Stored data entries
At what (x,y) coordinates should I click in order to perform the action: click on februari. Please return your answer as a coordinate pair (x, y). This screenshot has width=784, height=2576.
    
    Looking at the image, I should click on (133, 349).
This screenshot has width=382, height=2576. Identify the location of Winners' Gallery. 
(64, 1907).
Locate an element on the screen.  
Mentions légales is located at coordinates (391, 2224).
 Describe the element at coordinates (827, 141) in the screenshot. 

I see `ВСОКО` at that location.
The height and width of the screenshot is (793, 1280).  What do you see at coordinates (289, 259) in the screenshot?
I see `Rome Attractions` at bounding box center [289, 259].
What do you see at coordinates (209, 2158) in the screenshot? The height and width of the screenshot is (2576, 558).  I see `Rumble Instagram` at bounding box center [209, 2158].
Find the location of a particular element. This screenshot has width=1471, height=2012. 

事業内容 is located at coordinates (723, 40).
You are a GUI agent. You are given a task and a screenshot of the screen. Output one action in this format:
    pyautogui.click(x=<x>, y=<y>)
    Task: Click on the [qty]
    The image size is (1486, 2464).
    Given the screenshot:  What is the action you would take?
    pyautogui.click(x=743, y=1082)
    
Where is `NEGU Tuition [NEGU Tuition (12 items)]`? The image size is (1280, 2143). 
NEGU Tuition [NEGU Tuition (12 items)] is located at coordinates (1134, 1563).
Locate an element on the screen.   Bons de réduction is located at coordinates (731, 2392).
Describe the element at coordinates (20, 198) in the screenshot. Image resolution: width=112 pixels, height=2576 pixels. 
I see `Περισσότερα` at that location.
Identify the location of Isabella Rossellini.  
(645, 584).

Exercise prompt
Give every entry again, exactly as it reads.

Solution for this task
At what (x,y) coordinates should I click in order to perform the action: click on februari. Please return your answer as a coordinate pair (x, y). This screenshot has width=784, height=2576.
    
    Looking at the image, I should click on (133, 349).
This screenshot has width=382, height=2576. Identify the location of Winners' Gallery. 
(64, 1907).
Locate an element on the screen.  
Mentions légales is located at coordinates (391, 2224).
 Describe the element at coordinates (827, 141) in the screenshot. 

I see `ВСОКО` at that location.
The height and width of the screenshot is (793, 1280).  What do you see at coordinates (289, 259) in the screenshot?
I see `Rome Attractions` at bounding box center [289, 259].
What do you see at coordinates (209, 2158) in the screenshot? The height and width of the screenshot is (2576, 558).  I see `Rumble Instagram` at bounding box center [209, 2158].
Find the location of a particular element. This screenshot has width=1471, height=2012. 

事業内容 is located at coordinates (723, 40).
You are a GUI agent. You are given a task and a screenshot of the screen. Output one action in this format:
    pyautogui.click(x=<x>, y=<y>)
    Task: Click on the [qty]
    The image size is (1486, 2464).
    Given the screenshot:  What is the action you would take?
    pyautogui.click(x=743, y=1082)
    
Where is `NEGU Tuition [NEGU Tuition (12 items)]`? The image size is (1280, 2143). 
NEGU Tuition [NEGU Tuition (12 items)] is located at coordinates (1134, 1563).
Locate an element on the screen.   Bons de réduction is located at coordinates (731, 2392).
Describe the element at coordinates (20, 198) in the screenshot. Image resolution: width=112 pixels, height=2576 pixels. 
I see `Περισσότερα` at that location.
Identify the location of Isabella Rossellini.  
(645, 584).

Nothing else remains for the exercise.